L’incertezza normativa alimenta il lavoro sotterraneo degli strateghi del centrosinistra, che guardano a un possibile accordo con il M5S come a un’assicurazione per il futuro. In questo contesto si inserisce anche la figura di Silvia Salis, la giovane sindaca di Genova, considerata da molti il volto nuovo capace di unire competenza amministrativa e sensibilità riformista. I suoi rapporti cordiali con Conte e la sua popolarità tra i moderati la rendono un potenziale jolly nella costruzione di un ticket politico che affianchi l’ex premier nella corsa a Palazzo Chigi. Un tandem Conte-Salis, sostenuto da Pd e 5 Stelle, potrebbe rappresentare un compromesso accettabile anche per chi nel Partito Democratico teme di cedere troppo spazio ai grillini. Schlein, in questo scenario, manterrebbe la segreteria e avrebbe un ruolo di coordinamento politico, forse con un incarico ministeriale di peso in caso di vittoria.

Tutto resta ancora nel campo delle ipotesi, ma le manovre preparatorie si moltiplicano. Franceschini, da sempre attento ai movimenti sotterranei del potere, avrebbe già avviato un lavoro di diplomazia discreta tra Roma e il Vaticano, convinto che la prossima grande partita non si giocherà solo sulle piazze o sui social, ma nei palazzi istituzionali dove si decidono gli equilibri del Paese.
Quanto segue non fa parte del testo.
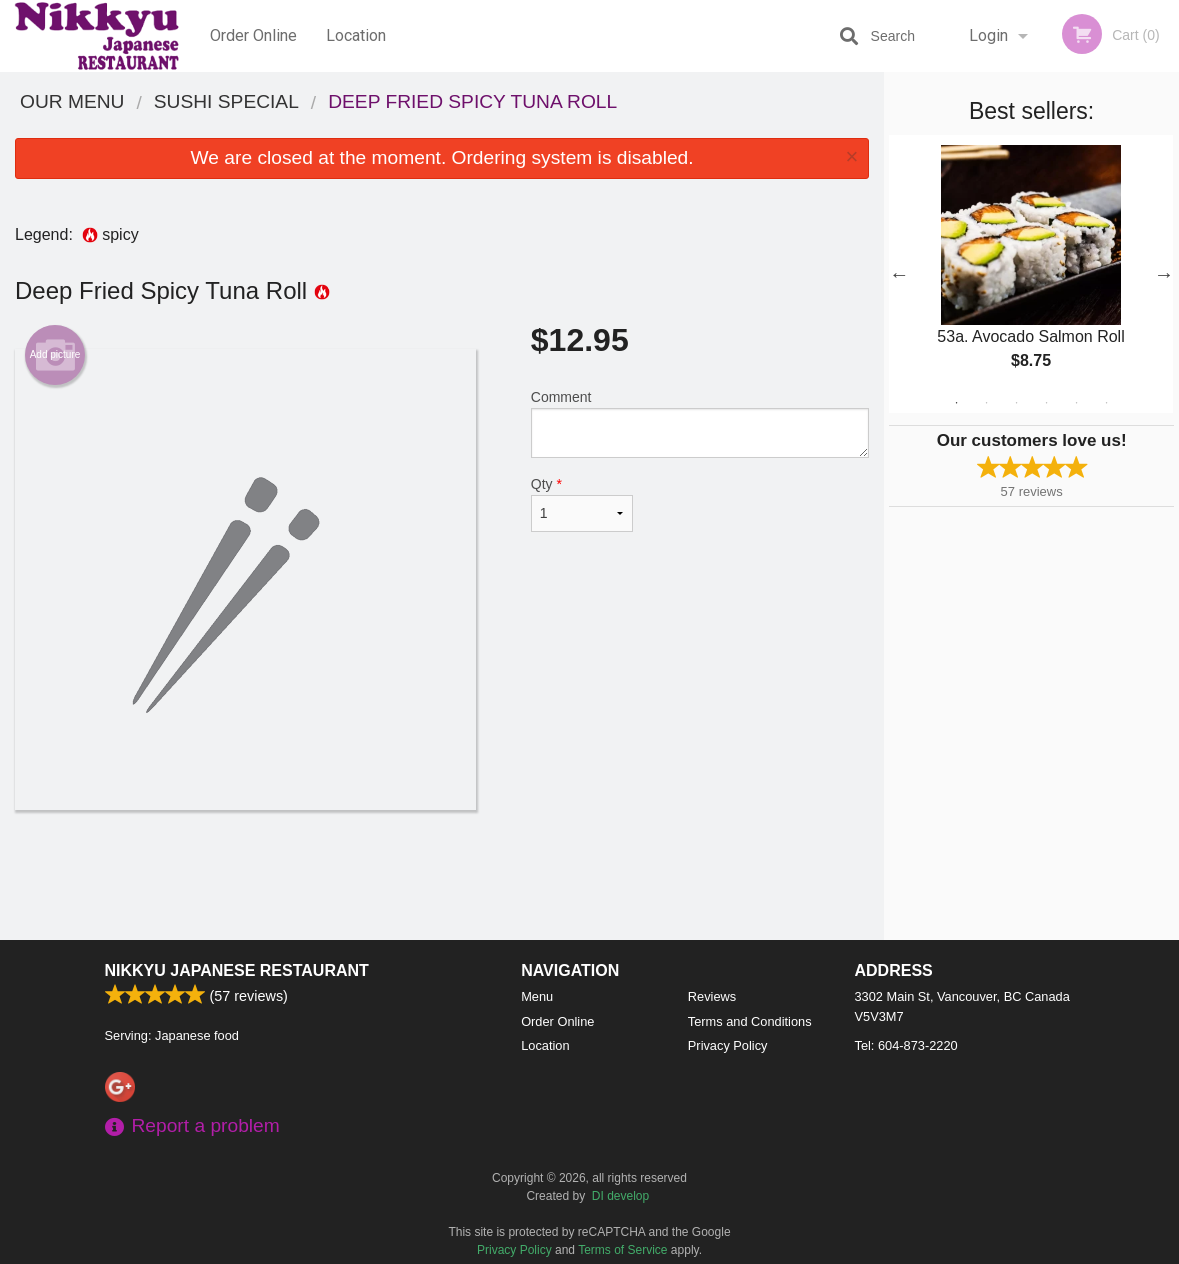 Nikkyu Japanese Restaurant (237, 970)
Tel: (906, 1045)
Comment (700, 423)
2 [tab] (987, 403)
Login (988, 35)
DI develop (620, 1196)
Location (356, 35)
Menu (537, 996)
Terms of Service (622, 1250)
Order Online (253, 35)
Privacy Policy (728, 1045)
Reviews (712, 996)
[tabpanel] (1031, 274)
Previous (899, 274)
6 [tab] (1107, 403)
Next (1164, 274)
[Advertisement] (442, 875)
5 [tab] (1077, 403)
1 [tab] (957, 403)
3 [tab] (1017, 403)
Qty (582, 504)
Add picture (55, 355)
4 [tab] (1047, 403)
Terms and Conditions (750, 1021) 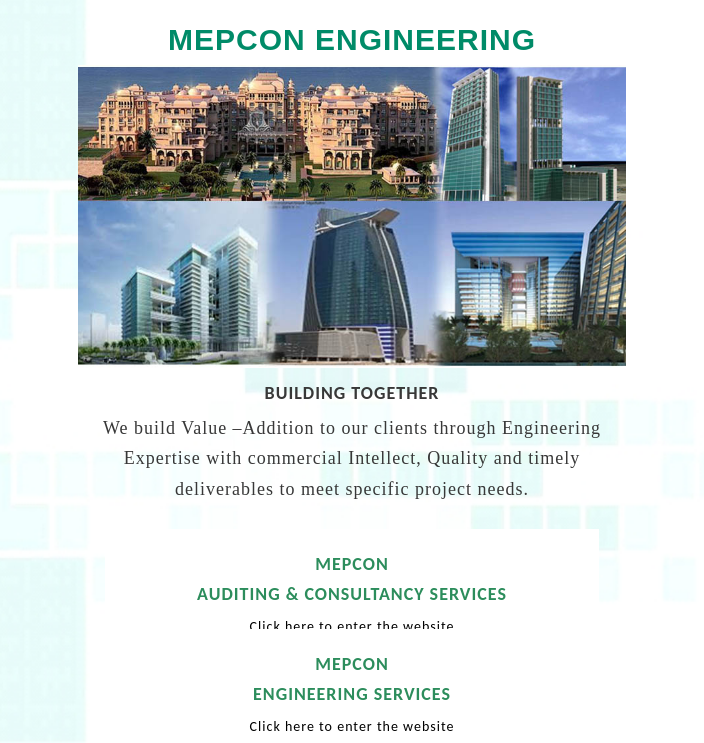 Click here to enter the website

Il disegno che si intravede dietro questi contatti è chiaro: costruire un’alleanza in grado di arrivare al 2027 con una doppia strategia, una per il governo e una per il Colle. Conte premier di coalizione, Franceschini candidato alla Presidenza della Repubblica.

A rendere meno utopico questo scenario c’è la progressiva erosione del consenso del centrodestra, alle prese con l’esaurimento degli effetti del Pnrr e con un’economia in affanno. Se la crisi dovesse aggravarsi, l’opinione pubblica potrebbe tornare a guardare con favore a un fronte progressista rinnovato nei volti e nei toni. Non si tratterebbe dunque solo di un’operazione di potere, ma di una vera ricalibratura dell’offerta politica. Per ora tutto resta confinato nei retroscena, nei messaggi allusivi e nei sussurri di corridoio, ma la sensazione diffusa è che qualcosa si stia muovendo. E come spesso accade nella politica italiana, ciò che oggi viene smentito con decisione potrebbe domani diventare realtà, se le condizioni lo permetteranno.